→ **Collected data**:
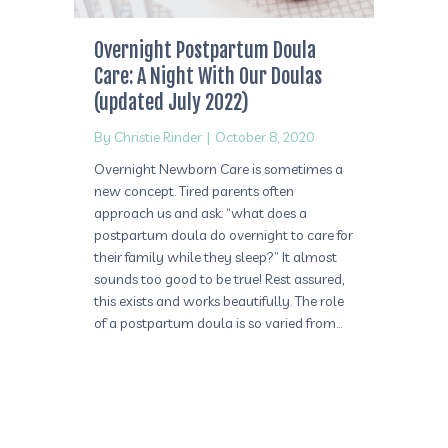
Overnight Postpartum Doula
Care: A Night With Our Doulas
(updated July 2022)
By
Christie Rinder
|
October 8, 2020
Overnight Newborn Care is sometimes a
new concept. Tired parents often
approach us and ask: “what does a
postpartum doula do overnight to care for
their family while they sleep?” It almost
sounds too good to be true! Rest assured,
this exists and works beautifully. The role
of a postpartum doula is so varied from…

---

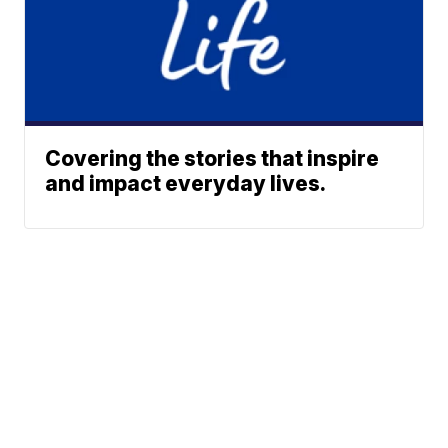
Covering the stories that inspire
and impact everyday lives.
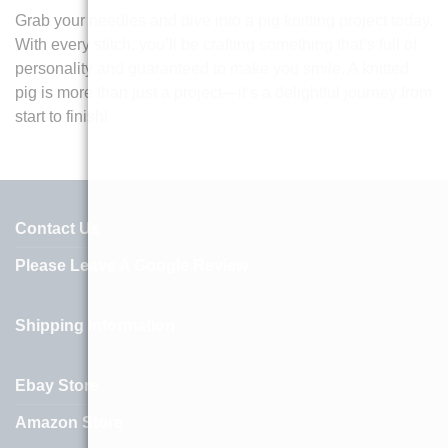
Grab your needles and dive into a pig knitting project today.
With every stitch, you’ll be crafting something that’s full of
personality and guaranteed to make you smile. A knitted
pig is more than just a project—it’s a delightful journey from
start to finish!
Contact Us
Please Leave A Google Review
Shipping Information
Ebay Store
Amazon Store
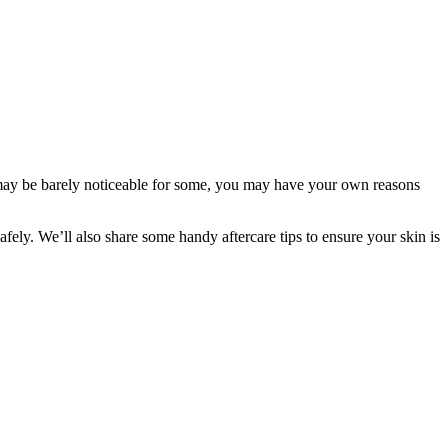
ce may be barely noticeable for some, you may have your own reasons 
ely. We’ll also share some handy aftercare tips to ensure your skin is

---

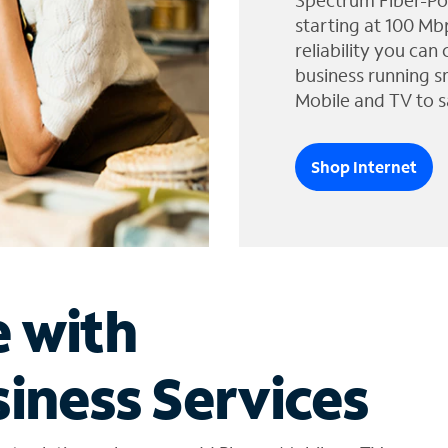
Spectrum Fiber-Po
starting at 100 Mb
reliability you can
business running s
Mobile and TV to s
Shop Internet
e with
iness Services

→ **TASK GOAL**:
Find the line with "reliability you can" in the entries above. Retype it and each line after it, exactly, through the line with "iness Services", and stop there.

→ **THE COMPLETED TASK**:
reliability you can
business running s
Mobile and TV to s
Shop Internet
e with
iness Services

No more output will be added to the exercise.